According to Gradman and Steinberg (1993), IVC aneurysm can be classified into four types based on the anatomical and embryological characteristics: type 1 aneurysm involves the suprahepatic IVC without venous obstruction, type 2 aneurysm associated with interruption of the IVC above or below the hepatic veins, type 3 aneurysm involves the infrarenal IVC with no venous anomaly, and type 4 aneurysm is miscellaneous [2]. Montero-Baker (2015) proposed a therapeutic algorithm using the Gradman and Steinberg classification [7]. A conservative approach with annual surveillance is recommended for type 1, as this aneurysm is usually asymptomatic and found in patients with right-sided heart failure. Medical management focused on the optimization of cardiac function tends to decrease the risk of rupture by improving venous overdistention. For type 2−4 aneurysms, operative intervention is recommended due to the high risk of thromboembolism and rupture. According to reported cases, open resection, ligation, and embolization of the aneurysm have been successfully performed in type 2−4 aneurysms. The present case was diagnosed as an intrathoracic CVC aneurysm with right congestive heart failure resulting from a congenital cardiac anomaly. There was no evidence of obstruction or interruption at the confluence of the hepatic vein and CVC. Therefore, this CVC aneurysm can be classified as type 1 based on the Gradman and Steinberg classification.

The vena cava is a highly compliant vessel with a low-pressure capacity [11]. The diameter of CVC is known to be closely related to right-sided heart pressure. A study reported that cats with right-sided heart failure had a CVC that was on average 1.5 times the diameter of CVCs in normal healthy cats [11].

In the present case, medical treatment for alleviating pulmonary hypertension and right congestive heart failure reduced the diameter of the aneurysm, indicating a possible correlation between the CVC aneurysm and elevated right-sided heart pressure (Figs. 1 and 5). This type of CVC aneurysm can be palliatively managed by medical treatments focused on reducing the right atrial pressure. However, it cannot be cured without removing the essential cause of the elevation of right atrial pressure, which was not possible in this patient. Additionally, an antithrombic agent should be prescribed for preventing complications of the aneurysm such as pulmonary embolism.

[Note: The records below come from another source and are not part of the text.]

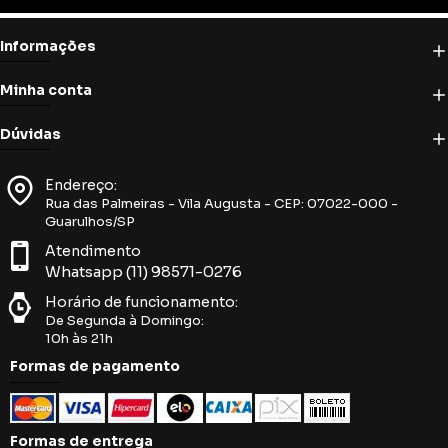
Informações
Minha conta
Dúvidas
Endereço:
Rua das Palmeiras - Vila Augusta - CEP: 07022-000 -
Guarulhos/SP
Atendimento
Whatsapp (11) 98571-0276
Horário de funcionamento:
De Segunda à Domingo:
10h às 21h
Formas de pagamento
Formas de entrega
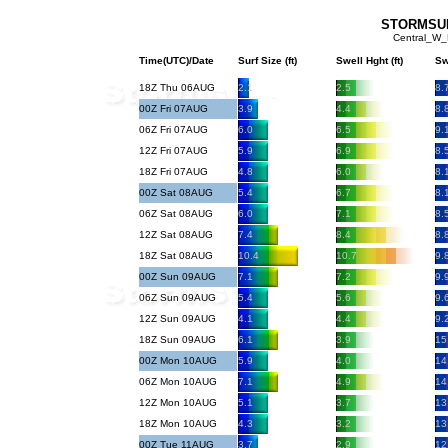
STORMSURF
Central_W_
Time(UTC)/Date
Surf Size (ft)
Swell Hght (ft)
Sw
18Z Thu 06AUG
2.1
2.5
8.
00Z Fri 07AUG
3.9
4.4
8.
06Z Fri 07AUG
6.0
6.5
9.
12Z Fri 07AUG
5.9
6.9
8.
18Z Fri 07AUG
4.8
6.0
8.
00Z Sat 08AUG
5.4
6.7
8.
06Z Sat 08AUG
6.0
7.1
8.
12Z Sat 08AUG
7.4
8.4
8.
18Z Sat 08AUG
10.4
10.7
9.
00Z Sun 09AUG
7.1
7.2
9.
06Z Sun 09AUG
5.4
5.6
9.
12Z Sun 09AUG
4.1
4.4
9.
18Z Sun 09AUG
6.1
3.9
15
00Z Mon 10AUG
5.9
4.0
14
06Z Mon 10AUG
7.1
4.9
14
12Z Mon 10AUG
5.1
3.7
13
18Z Mon 10AUG
4.3
3.2
13
00Z Tue 11AUG
3.7
2.9
12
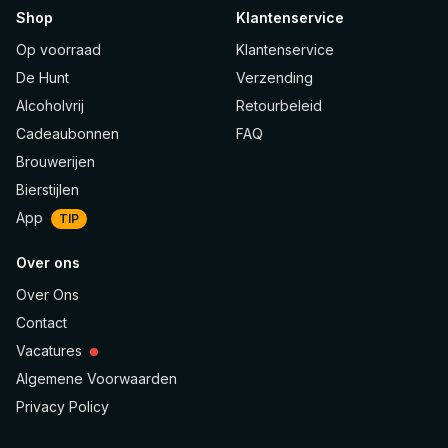
Shop
Klantenservice
Op voorraad
Klantenservice
De Hunt
Verzending
Alcoholvrij
Retourbeleid
Cadeaubonnen
FAQ
Brouwerijen
Bierstijlen
App
TIP
Over ons
Over Ons
Contact
Vacatures
Algemene Voorwaarden
Privacy Policy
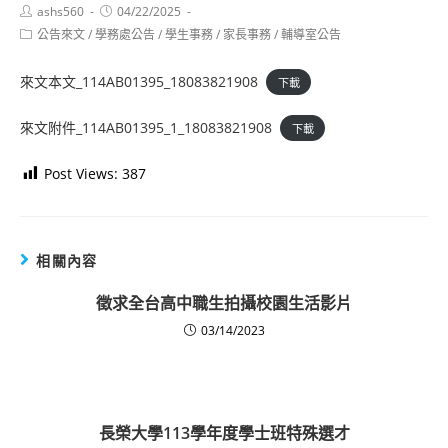
Post
Post
ashs560
04/22/2025
author:
published:
Post
公告來文
/
學務處公告
/
學生事務
/
家長事務
/
輔導室公告
category:
來文本文_114AB01395_18083821908
下載
來文附件_114AB01395_1_18083821908
下載
Post Views:
387
相關內容
徵求全台高中職生拍攝校園生活影片
03/14/2023
長榮大學113學年度學士班特殊選才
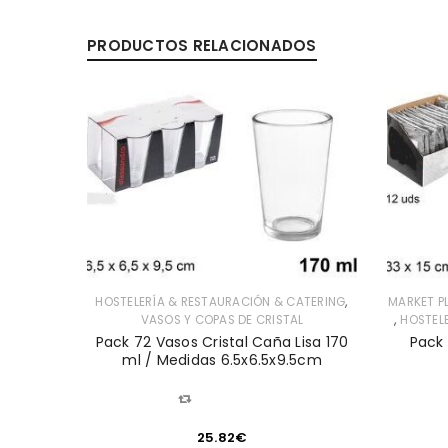
PRODUCTOS RELACIONADOS
,
HOSTELERÍA & RESTAURACIÓN & CATERING
MARKET P
,
VASOS Y COPAS DE CRISTAL
HOSTEL
Pack 72 Vasos Cristal Caña Lisa 170
Pack 
ml / Medidas 6.5x6.5x9.5cm
COMPARAR
ATERING
50cc /
25.82
€
5cm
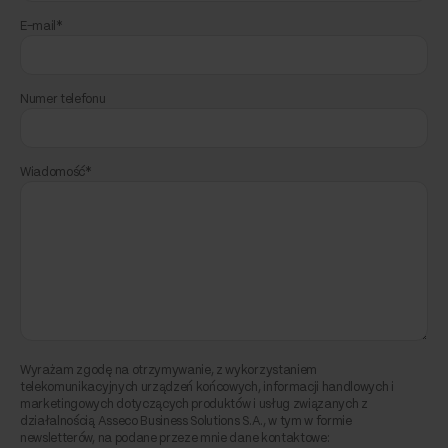
E-mail*
Numer telefonu
Wiadomość*
Wyrażam zgodę na otrzymywanie, z wykorzystaniem
telekomunikacyjnych urządzeń końcowych, informacji handlowych i
marketingowych dotyczących produktów i usług związanych z
działalnością Asseco Business Solutions S.A., w tym w formie
newsletterów, na podane przeze mnie dane kontaktowe:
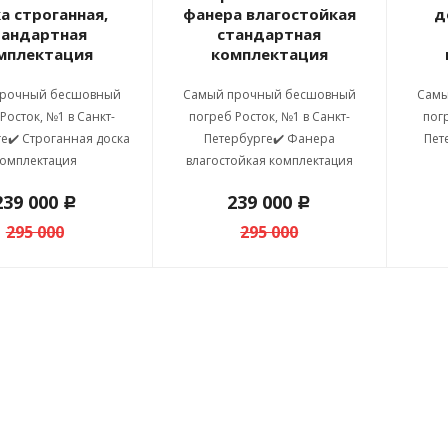
а строганная,
фанера влагостойкая
д
тандартная
стандартная
мплектация
комплектация
прочный бесшовный
Самый прочный бесшовный
Самы
Росток, №1 в Санкт-
погреб Росток, №1 в Санкт-
пог
е✔️ Строганная доска
Петербурге✔️ Фанера
Пет
омплектация
влагостойкая комплектация
239 000
239 000
c
c
295 000
295 000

This report has a limitation. Although pulmonary hypertension can resulted from VSD alone, an additional pathology could be present in the pulmonary vasculature. This could have been revealed through additional tests, including computed tomography or necropsy, which were not performed due to refusal by the owner.

In conclusion, this is the first reported case of a CVC aneurysm in a cat. The intrathoracic CVC aneurysm identified in this case was the result of elevated right atrial pressure secondary to pulmonary hypertension, which was a consequence of VSD, although an additional congenital anomaly cannot be ruled out. The patient was managed for a short period by reducing the elevated right atrial pressure; however, the treatment was only palliative.

CONFLICT OF INTEREST

The researcher claims no conflicts of interest.